Ok, so we’re nose breathing, exhaling fully, going slowly, not sucking in more than we need, and we’re chewing. If you thought that was all there was to it, hold onto your RSS feed, because the next act is called “Breath+”. Here we learn about using breathing to deliberately induce stress via a practise called Tummo. Apparently surfers use this to get amped before sessions, which I know a lot of surfers and this doesn’t impress me as much as it sounds like it wants to. How it does this, apparently, is by hacking into the vagus system; this is the thing that makes you faint when your body is overwhelmed, and in my case (vasovagal syncope[3] , look it up) causes me to pass out at the sight or mention of blood.

Reader, I want to believe, but as always he’ll use a single nonagenarian as evidence that some thing is good for you/isn’t bad for you, and I can’t tell if he’s trying to trick me or himself but it’s not useful.

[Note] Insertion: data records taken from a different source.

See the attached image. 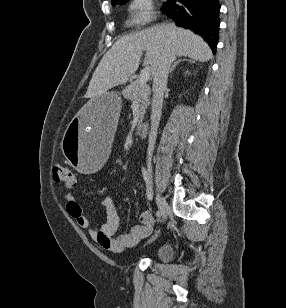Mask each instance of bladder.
<instances>
[{
  "mask_svg": "<svg viewBox=\"0 0 286 308\" xmlns=\"http://www.w3.org/2000/svg\"><path fill=\"white\" fill-rule=\"evenodd\" d=\"M153 256L159 261H166L171 256V247L168 244H161L153 251Z\"/></svg>",
  "mask_w": 286,
  "mask_h": 308,
  "instance_id": "obj_1",
  "label": "bladder"
}]
</instances>
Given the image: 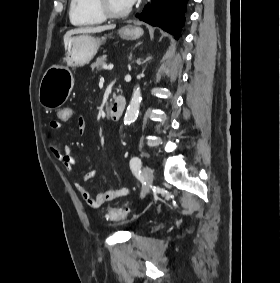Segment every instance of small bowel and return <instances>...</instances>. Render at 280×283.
Masks as SVG:
<instances>
[{
  "label": "small bowel",
  "instance_id": "obj_1",
  "mask_svg": "<svg viewBox=\"0 0 280 283\" xmlns=\"http://www.w3.org/2000/svg\"><path fill=\"white\" fill-rule=\"evenodd\" d=\"M74 115V112H73ZM73 117V116H72ZM77 124L79 130L82 132L86 129L87 122L84 116H77ZM50 127L53 130H59L61 128V122L59 119L53 120L50 122ZM51 152L53 156L62 164V166L68 171L72 173L75 165L77 164V159L73 154V151L70 147L66 146L64 148H60L59 146L52 145ZM95 177V171H89L78 178H75L74 184L77 190L81 193V196L85 200L86 204L93 209L100 208L104 203L113 201L119 197H125L129 194V189L126 187H120L115 189H109L103 192H100L96 196H94L87 188L82 184L86 181H91Z\"/></svg>",
  "mask_w": 280,
  "mask_h": 283
}]
</instances>
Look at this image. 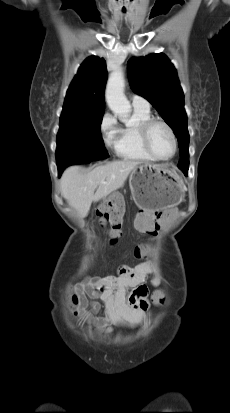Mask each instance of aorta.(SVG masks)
Instances as JSON below:
<instances>
[{"label":"aorta","instance_id":"1","mask_svg":"<svg viewBox=\"0 0 230 413\" xmlns=\"http://www.w3.org/2000/svg\"><path fill=\"white\" fill-rule=\"evenodd\" d=\"M124 75L120 67L109 76L105 98L110 110L125 124L130 123L131 105L124 94Z\"/></svg>","mask_w":230,"mask_h":413}]
</instances>
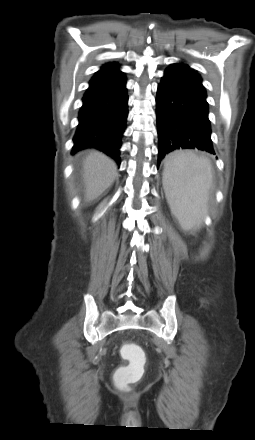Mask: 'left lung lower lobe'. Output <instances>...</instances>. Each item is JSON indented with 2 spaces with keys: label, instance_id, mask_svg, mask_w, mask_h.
<instances>
[{
  "label": "left lung lower lobe",
  "instance_id": "obj_1",
  "mask_svg": "<svg viewBox=\"0 0 255 440\" xmlns=\"http://www.w3.org/2000/svg\"><path fill=\"white\" fill-rule=\"evenodd\" d=\"M158 164L176 149H199L215 154L211 140L204 87L169 67L156 97Z\"/></svg>",
  "mask_w": 255,
  "mask_h": 440
}]
</instances>
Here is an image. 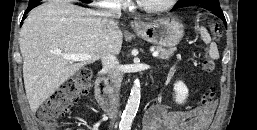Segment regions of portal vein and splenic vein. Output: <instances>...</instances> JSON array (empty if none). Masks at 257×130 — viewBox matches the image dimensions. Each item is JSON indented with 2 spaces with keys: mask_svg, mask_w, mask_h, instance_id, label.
<instances>
[{
  "mask_svg": "<svg viewBox=\"0 0 257 130\" xmlns=\"http://www.w3.org/2000/svg\"><path fill=\"white\" fill-rule=\"evenodd\" d=\"M153 57H157L159 55V52L158 51H154L152 53ZM63 58L65 59H68V60H71L73 62H78V61H86V60H97L98 57H91L89 55H86V54H62L61 55Z\"/></svg>",
  "mask_w": 257,
  "mask_h": 130,
  "instance_id": "18ae733b",
  "label": "portal vein and splenic vein"
}]
</instances>
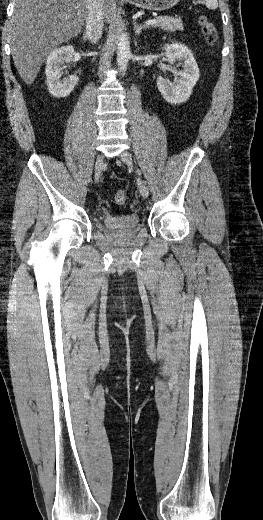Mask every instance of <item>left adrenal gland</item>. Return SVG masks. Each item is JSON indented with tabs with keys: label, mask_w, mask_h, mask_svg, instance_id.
<instances>
[{
	"label": "left adrenal gland",
	"mask_w": 263,
	"mask_h": 520,
	"mask_svg": "<svg viewBox=\"0 0 263 520\" xmlns=\"http://www.w3.org/2000/svg\"><path fill=\"white\" fill-rule=\"evenodd\" d=\"M133 25H134V31H135V34L136 35H140V33L142 32V30H146V29H149V26L148 25H143V24H138L136 22V20L133 21Z\"/></svg>",
	"instance_id": "left-adrenal-gland-1"
}]
</instances>
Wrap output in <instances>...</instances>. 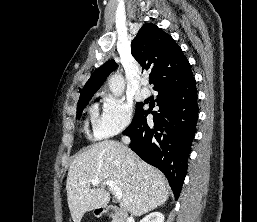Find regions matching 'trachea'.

The book closes with a chapter called “Hold It”, which I thought would about that, but was instead about administering high doses of CO2, which sounded unpleasant. I guess he already wrote about normal breath-holding in his free diving book. And then the last chapter is a short history lesson on yoga and prana and hand-wavy ideas about the mystical Indus Valley Civilisation and I’m not really interested.

So, um. I’m going to try the mouth-taping a bit more, and build some more conscious slow-exhale breathing into my daily routine. I might buy some gum.

2/5 thanks for listening to my Ted talk.


[1] go back I just slogged through two-thirds of Infinite Jest[2], and if I don’t get to make at least one in-the-know literary reference then what was the point.

[2] (The footnotes are part of the in-joke.)

[3] go back My optometrist diagnosed me with this 15 years ago, so take it with the same salt shaker as everything else in this review.